Volatile organic compounds or VOCs are chemical contaminants that are found in many different common products, especially building materials.
VOCs are organic chemicals that can emit toxins into the air and are typically found in houses, workplaces and public buildings.
Some materials that contain volatile organic compounds may initially release toxins and odors into either the indoor or outdoor environment. However, as the materials ‘de-gass’, they may become somewhat inert.
That is, the materials are much less toxic and cause little to no air contamination in the long term. However, many products that contain VOCs continue to release toxic chemicals and are a health hazard over a prolonged period of time.
Avoiding VOCs to the greatest degree possible is a major goal in healthy house construction, especially as it relates to indoor air quality.
Replacing standard building materials with green building materials that are no VOC or low VOC is absolutely necessary if you want to build a new home or remodel a portion of your existing house to make it a healthy living environment.

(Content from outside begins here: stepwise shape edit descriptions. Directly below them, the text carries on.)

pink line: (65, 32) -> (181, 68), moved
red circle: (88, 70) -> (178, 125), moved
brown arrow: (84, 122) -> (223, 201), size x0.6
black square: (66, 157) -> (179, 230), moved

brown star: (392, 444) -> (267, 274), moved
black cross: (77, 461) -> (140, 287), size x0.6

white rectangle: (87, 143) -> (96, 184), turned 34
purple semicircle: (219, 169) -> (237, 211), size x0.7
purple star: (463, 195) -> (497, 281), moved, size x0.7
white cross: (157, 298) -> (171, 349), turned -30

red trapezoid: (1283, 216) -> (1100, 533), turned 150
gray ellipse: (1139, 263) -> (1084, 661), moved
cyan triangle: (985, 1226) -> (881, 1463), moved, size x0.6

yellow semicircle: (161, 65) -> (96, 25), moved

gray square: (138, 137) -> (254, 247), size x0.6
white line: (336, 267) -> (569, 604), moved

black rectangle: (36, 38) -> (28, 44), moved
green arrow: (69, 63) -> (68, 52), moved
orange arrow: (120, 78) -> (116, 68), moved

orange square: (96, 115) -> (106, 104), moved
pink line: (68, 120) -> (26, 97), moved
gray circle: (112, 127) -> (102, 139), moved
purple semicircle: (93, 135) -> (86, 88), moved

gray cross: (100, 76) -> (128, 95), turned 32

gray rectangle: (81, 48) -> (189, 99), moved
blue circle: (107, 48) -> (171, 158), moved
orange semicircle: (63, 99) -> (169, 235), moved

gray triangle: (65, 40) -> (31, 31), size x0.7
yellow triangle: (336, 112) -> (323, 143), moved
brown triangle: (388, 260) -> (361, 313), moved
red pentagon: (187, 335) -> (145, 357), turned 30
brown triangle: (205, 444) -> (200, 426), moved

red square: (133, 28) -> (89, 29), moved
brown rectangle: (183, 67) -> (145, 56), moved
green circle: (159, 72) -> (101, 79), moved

Common Building Materials High in Volatile Organic Compounds
- Glues and Adhesives
- Sealants, Caulks and coatings
- Wall covering products
- Paints, stains and varnishes
- Cleaning products
- Fuels used for heating
- Carpeting and Laminate flooring
- Vinyl in flooring and other products
- Textiles & furnishings
Some materials are manufactured with various levels of VOCs, so each type of product can be different in its level of toxicity and length of time it may emit toxins.
For example, kitchen cabinets that are constructed with OSB board emit a huge level of VOCs as compared to cabinets that are made from solid wood.
Pressed board contains formaldehyde and other dangerous chemicals that continually release toxins and odors into the air, sometimes for years.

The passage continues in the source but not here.